Former Memphis Sprouts employee suing for discrimination, retaliation

By Updated: March 14, 2019 11:45 PM CT | Published: March 14, 2019 3:53 PM CT

A former employee of Sprouts Farmers Market in Memphis and Germantown has filed suit against the Phoenix-based grocer for discrimination and retaliation.

The plaintiff, Maya McKenzie, alleges the company fired her based on her gender, race, pregnancy and in retaliation for complaining about sexual harassment, causing her lost wages and benefits, emotional stress and embarrassment, as well as damage to her professional and personal reputation.

“Sprouts’ culture is based on respect and dignity for everyone, and while we do not comment on pending litigation, we can assure you that we take these matters very seriously,” said Diego Romero, a Sprouts spokesperson, on Thursday. “Our team is actively investigating the matter and will respond in the best interest of our team members and customers.”

McKenzie’s complaint against Sprouts Farmers Market and SFM LLC was filed March 12 in the U.S. District Court of West Tennessee, Western Division.

The complaint requests a jury hearing and for her to receive back pay, lost benefits, compensatory and punitive damages (in amounts to be determined by the jury) and all costs, including expert witness fees and attorney fees.

According to the documents filed, McKenzie began working as an assistant manager at Sprouts’ Germantown location in February 2017, but was transferred in May to help open the new East Memphis location. 

The East Memphis store, located at 576 S. Perkins Road, opened in July 2017.

At the new location, the regional grocery manager regularly made "unwelcome and suggestive remarks" to McKenzie, including pulling her personal number from the office directory and inviting her to go to the strip club with him in June 2017, the complaint alleges. She declined the invitation. The complaint alleges the regional grocery manager and regional director had told McKenzie they visit strip clubs while traveling for work.

In June 2017, McKenzie was promoted to vitamin manager. Around that time, she became pregnant, something that she did not disclose to Sprouts.

According to the complaint, McKenzie had a miscarriage at work on or around July 12, 2017, due to the demands of her job. She took two days off, telling human resources the miscarriage was the basis of her leave, the complaint states.

The regional grocery manager was appointed interim regional vitamin manager in September 2017, becoming McKenzie’s direct supervisor.

In October 2017, the complaint alleges, the interim regional vitamin manager offered to pay McKenzie’s car note in exchange for sex. McKenzie declined.
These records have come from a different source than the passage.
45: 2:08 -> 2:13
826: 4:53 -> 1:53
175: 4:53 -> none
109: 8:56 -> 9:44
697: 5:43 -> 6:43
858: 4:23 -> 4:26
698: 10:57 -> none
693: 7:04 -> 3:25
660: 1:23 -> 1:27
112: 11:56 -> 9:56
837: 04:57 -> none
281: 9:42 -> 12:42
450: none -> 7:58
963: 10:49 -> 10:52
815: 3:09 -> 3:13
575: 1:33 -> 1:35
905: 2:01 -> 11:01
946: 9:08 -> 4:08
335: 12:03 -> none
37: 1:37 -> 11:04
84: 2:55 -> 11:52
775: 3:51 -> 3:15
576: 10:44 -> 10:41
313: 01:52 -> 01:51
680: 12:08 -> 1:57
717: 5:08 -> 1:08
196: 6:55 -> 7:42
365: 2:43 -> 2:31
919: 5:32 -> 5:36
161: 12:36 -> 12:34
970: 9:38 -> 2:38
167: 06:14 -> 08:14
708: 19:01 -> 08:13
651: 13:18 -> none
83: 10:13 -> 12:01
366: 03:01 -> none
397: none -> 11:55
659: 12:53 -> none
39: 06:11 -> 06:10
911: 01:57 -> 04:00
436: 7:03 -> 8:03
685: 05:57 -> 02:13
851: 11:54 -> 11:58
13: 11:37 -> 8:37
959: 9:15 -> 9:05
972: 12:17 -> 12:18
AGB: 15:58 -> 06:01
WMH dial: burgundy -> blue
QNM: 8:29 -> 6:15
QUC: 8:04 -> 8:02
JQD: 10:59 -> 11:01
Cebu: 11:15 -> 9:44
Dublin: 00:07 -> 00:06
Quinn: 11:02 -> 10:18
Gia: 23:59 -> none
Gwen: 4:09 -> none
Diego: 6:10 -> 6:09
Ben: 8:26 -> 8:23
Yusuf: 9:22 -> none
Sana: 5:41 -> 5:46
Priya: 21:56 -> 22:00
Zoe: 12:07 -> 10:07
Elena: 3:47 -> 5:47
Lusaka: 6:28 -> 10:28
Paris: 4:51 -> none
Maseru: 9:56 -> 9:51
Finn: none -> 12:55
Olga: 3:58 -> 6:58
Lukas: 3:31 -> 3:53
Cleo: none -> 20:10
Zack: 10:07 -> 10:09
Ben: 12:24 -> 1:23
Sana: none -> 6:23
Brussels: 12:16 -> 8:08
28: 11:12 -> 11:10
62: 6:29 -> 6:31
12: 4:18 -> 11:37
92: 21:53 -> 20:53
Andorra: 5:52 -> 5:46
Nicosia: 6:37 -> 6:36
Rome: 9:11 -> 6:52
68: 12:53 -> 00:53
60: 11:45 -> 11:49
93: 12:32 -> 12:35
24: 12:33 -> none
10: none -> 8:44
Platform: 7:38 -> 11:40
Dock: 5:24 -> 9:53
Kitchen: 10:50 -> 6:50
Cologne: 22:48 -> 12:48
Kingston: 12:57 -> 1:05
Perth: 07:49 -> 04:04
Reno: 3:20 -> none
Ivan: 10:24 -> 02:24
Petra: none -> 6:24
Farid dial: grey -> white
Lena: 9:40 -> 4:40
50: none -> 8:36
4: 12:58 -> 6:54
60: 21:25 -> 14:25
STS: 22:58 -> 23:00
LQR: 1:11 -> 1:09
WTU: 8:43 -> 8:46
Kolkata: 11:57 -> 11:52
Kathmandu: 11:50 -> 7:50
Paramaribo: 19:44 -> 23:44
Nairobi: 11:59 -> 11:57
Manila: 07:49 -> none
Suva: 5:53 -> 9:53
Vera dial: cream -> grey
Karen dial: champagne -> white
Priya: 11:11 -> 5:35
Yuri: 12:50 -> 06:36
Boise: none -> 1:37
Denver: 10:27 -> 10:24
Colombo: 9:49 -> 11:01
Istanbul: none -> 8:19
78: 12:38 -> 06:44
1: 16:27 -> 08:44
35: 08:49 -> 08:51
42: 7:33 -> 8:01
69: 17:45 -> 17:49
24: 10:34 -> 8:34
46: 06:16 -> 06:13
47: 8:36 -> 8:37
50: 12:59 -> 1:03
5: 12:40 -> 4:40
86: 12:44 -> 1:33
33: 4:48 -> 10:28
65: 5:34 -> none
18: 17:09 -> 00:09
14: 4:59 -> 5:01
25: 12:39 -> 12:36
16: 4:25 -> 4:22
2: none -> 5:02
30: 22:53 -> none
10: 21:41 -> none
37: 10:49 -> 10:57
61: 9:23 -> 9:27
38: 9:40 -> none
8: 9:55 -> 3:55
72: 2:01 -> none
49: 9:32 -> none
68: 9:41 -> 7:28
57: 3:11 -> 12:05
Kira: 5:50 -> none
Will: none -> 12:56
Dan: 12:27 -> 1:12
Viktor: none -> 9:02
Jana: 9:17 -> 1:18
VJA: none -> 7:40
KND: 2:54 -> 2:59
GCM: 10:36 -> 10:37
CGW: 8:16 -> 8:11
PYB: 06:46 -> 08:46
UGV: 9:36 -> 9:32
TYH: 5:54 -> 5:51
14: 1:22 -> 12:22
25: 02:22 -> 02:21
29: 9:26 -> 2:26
During the same conversation, the interim regional vitamin manager said that they felt that they had hired too many black people at the East Memphis location.

The complaint alleges the interim regional vitamin manager and regional director often stated the store hired too many “Memphis people,” which was a code to mean black employees. The interim regional vitamin manager said the store was failing, which he attributed to too many black employees and said they were planning to “white out the store,” according to the complaint.

The complaint states Sprouts fired at least 10 black employees over the course of the following year.

In November 2017, the complaint alleges, McKenzie reported the interim regional vitamin manager’s inappropriate behavior to a store manager who had been hired in October. The new store manager immediately reported the matter to senior personnel in Arizona.

After the report, the complaint alleges, a human resources representative flew from Arizona and met with McKenzie, as well as the interim regional vitamin manager and regional director. In late December, Sprouts hired an accounting employee from Arizona to serve as vitamin regional manager, serving as McKenzie’s new direct supervisor, according to the filing. From that point, McKenzie’s complaint alleges, the vitamin regional manager “began a campaign of retaliation against McKenzie that continued until McKenzie’s termination,” such as criticizing McKenzie’s business decisions.

McKenzie discovered she was pregnant on March 2, 2018, and immediately notified her supervisor, according to the documents. McKenzie said she would be unable to perform heavy lifting and would need time off for doctors’ appointments because her pregnancy was considered high risk due to her past miscarriage.

McKenzie was denied accommodations at work, her hours were decreased, but her demands increased, the filing states.

On May 23, 2018, the filing alleges that the vitamin regional manager and a store manager requested to meet with her in the store’s cash office and that the store manager placed two corrective action plans on the counter. According to the document, Sprouts’ policy forbids write-ups outside of the management office and for two corrective actions to be administered simultaneously, since it only takes three for an employee to be fired.

McKenzie refused to sign the corrective actions, clocked out and called human resources. According to the filing, human resources suggested McKenzie go on short-term disability to relieve her stress and that so that she could keep her insurance. McKenzie went to the doctor the same day to get her blood pressure checked; she got dizzy and began to see spots in the office, the filing states. She returned to work May 25, her last day of work, since her short-term disability request was approved.

On June 1, 2018, McKenzie filed a charge against Sprouts Farmers Market with the Equal Employment Opportunity Commission and on June 13, she was issued a Right to Sue notice from the EEOC, the filing states.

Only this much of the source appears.